### [What the task asks]
From the records below, return every line containing the word "Voucher".

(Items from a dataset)
+ + +

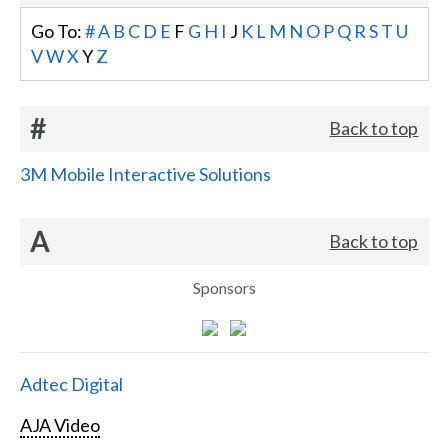
Go To:
#
A
B
C
D
E
F
G
H
I
J
K
L
M
N
O
P
Q
R
S
T
U
V
W
X
Y
Z
#
Back to top
3M Mobile Interactive Solutions
A
Back to top
Sponsors
Adtec Digital
AJA Video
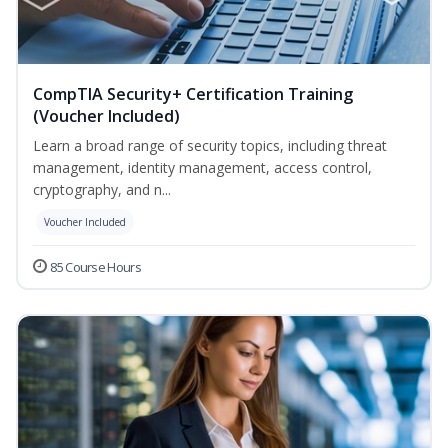
CompTIA Security+ Certification Training
(Voucher Included)
Learn a broad range of security topics, including threat
management, identity management, access control,
cryptography, and n...
Voucher Included
85 Course Hours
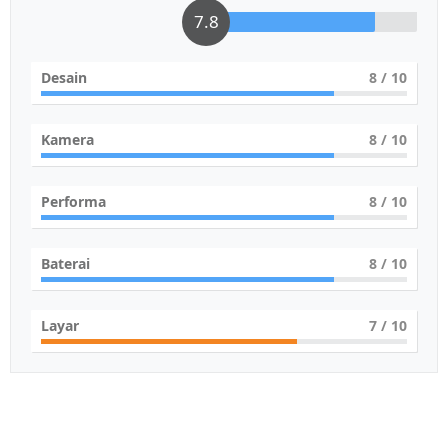
7.8
Desain
8
/ 10
Kamera
8
/ 10
Performa
8
/ 10
Baterai
8
/ 10
Layar
7
/ 10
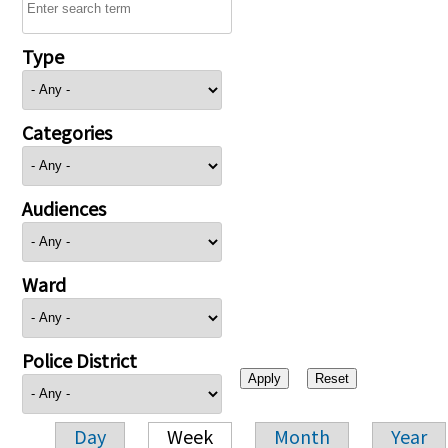
Type
Categories
Audiences
Ward
Police District
Day
Week
Month
Year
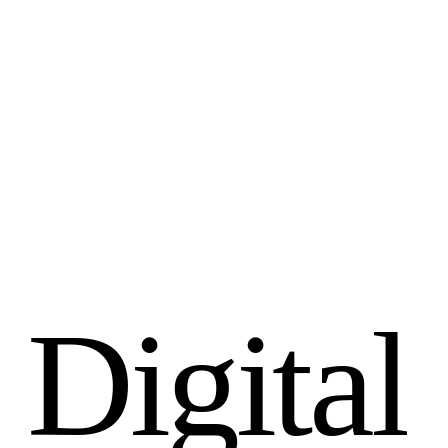
D
i
g
i
t
a
l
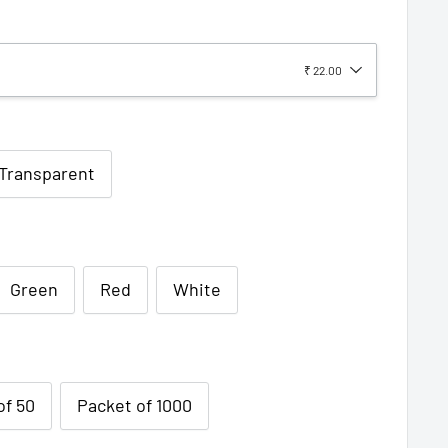
₹ 22.00
/Transparent
Green
Red
White
of 50
Packet of 1000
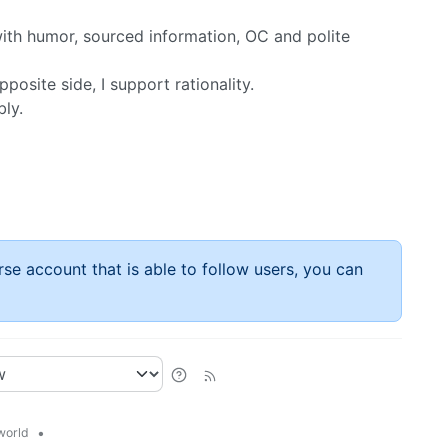
, with humor, sourced information, OC and polite
posite side, I support rationality.
bly.
rse account that is able to follow users, you can
•
world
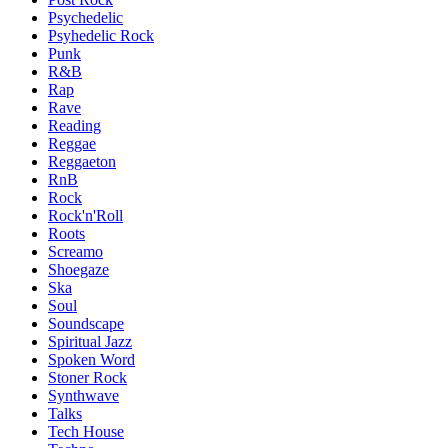
Psychedelic
Psyhedelic Rock
Punk
R&B
Rap
Rave
Reading
Reggae
Reggaeton
RnB
Rock
Rock'n'Roll
Roots
Screamo
Shoegaze
Ska
Soul
Soundscape
Spiritual Jazz
Spoken Word
Stoner Rock
Synthwave
Talks
Tech House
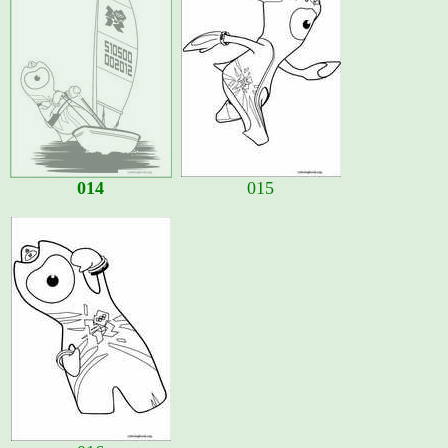
014
015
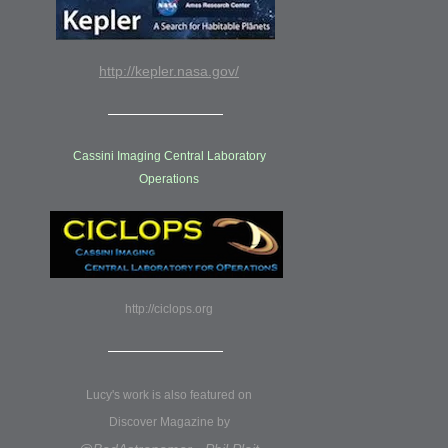
http://kepler.nasa.gov/
Cassini Imaging Central Laboratory
Operations
http://ciclops.org
Lucy's work is also featured on
Discover Magazine by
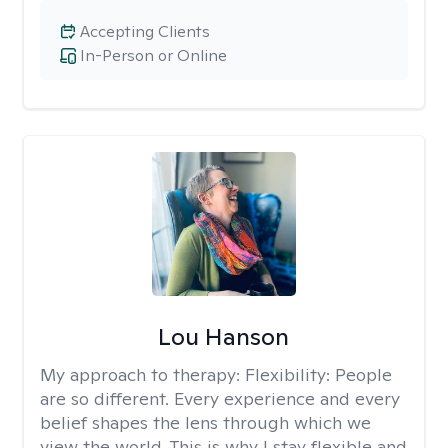
Accepting Clients
In-Person or Online
Lou Hanson
My approach to therapy:
Flexibility: People
are so different. Every experience and every
belief shapes the lens through which we
view the world. This is why I stay flexible and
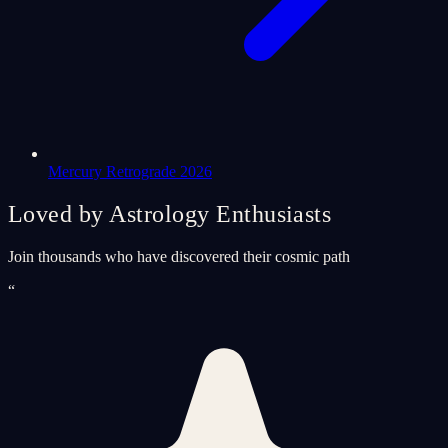
Mercury Retrograde 2026
Loved by Astrology Enthusiasts
Join thousands who have discovered their cosmic path
“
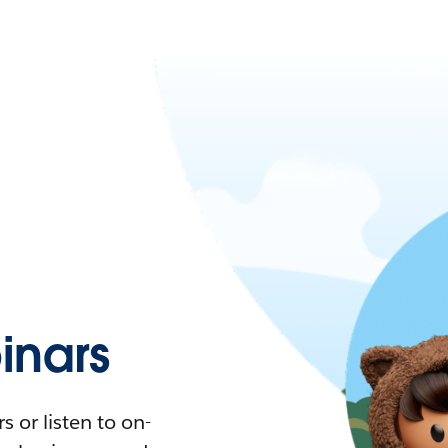
nars
 or listen to on-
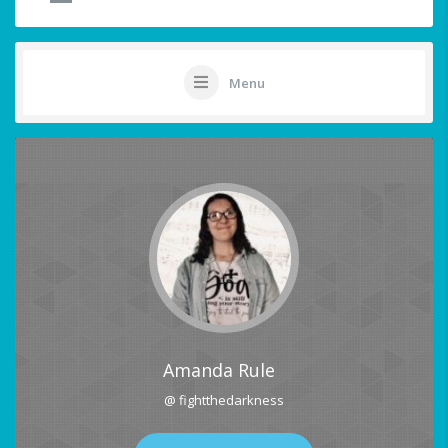
Menu
Amanda Rule
@ fightthedarkness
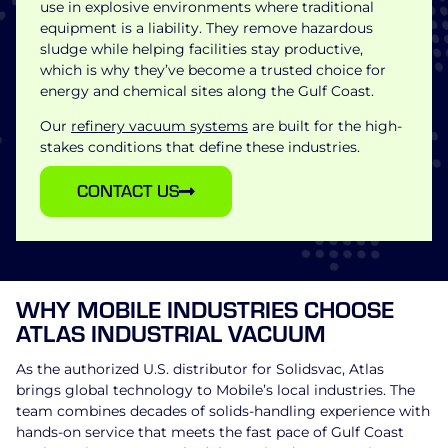
use in explosive environments where traditional
equipment is a liability. They remove hazardous
sludge while helping facilities stay productive,
which is why they’ve become a trusted choice for
energy and chemical sites along the Gulf Coast.
Our
refinery vacuum systems
are built for the high-
stakes conditions that define these industries.
CONTACT US
WHY MOBILE INDUSTRIES CHOOSE
ATLAS INDUSTRIAL VACUUM
As the authorized U.S. distributor for Solidsvac, Atlas
brings global technology to Mobile’s local industries. The
team combines decades of solids-handling experience with
hands-on service that meets the fast pace of Gulf Coast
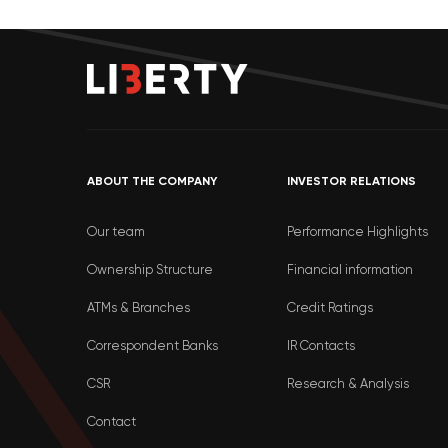
ABOUT THE COMPANY
INVESTOR RELATIONS
Our team
Performance Highlights
Ownership Structure
Financial information
ATMs & Branches
Credit Ratings
Correspondent Banks
IR Contacts
CSR
Research & Analysis
Contact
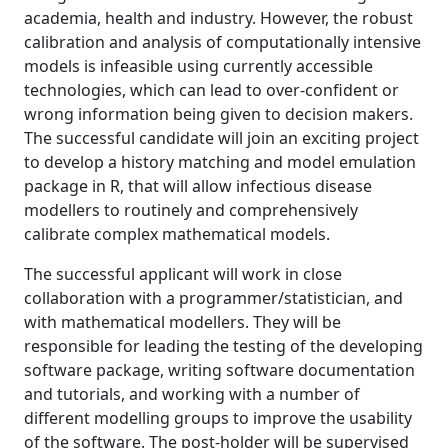
academia, health and industry. However, the robust
calibration and analysis of computationally intensive
models is infeasible using currently accessible
technologies, which can lead to over-confident or
wrong information being given to decision makers.
The successful candidate will join an exciting project
to develop a history matching and model emulation
package in R, that will allow infectious disease
modellers to routinely and comprehensively
calibrate complex mathematical models.
The successful applicant will work in close
collaboration with a programmer/statistician, and
with mathematical modellers. They will be
responsible for leading the testing of the developing
software package, writing software documentation
and tutorials, and working with a number of
different modelling groups to improve the usability
of the software. The post-holder will be supervised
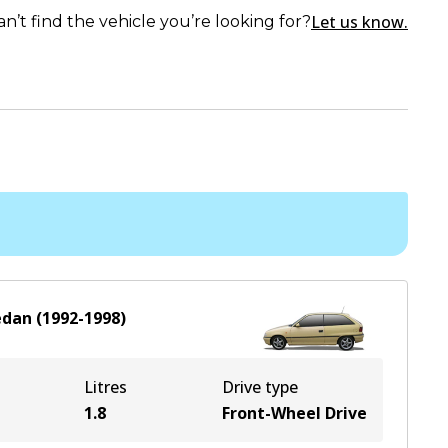
Let us know.
an’t find the vehicle you’re looking for?
edan
(
1992-1998
)
Litres
Drive type
1.8
Front-Wheel Drive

+ + +

### [Exercise output]
(Voucher Included)
Voucher Included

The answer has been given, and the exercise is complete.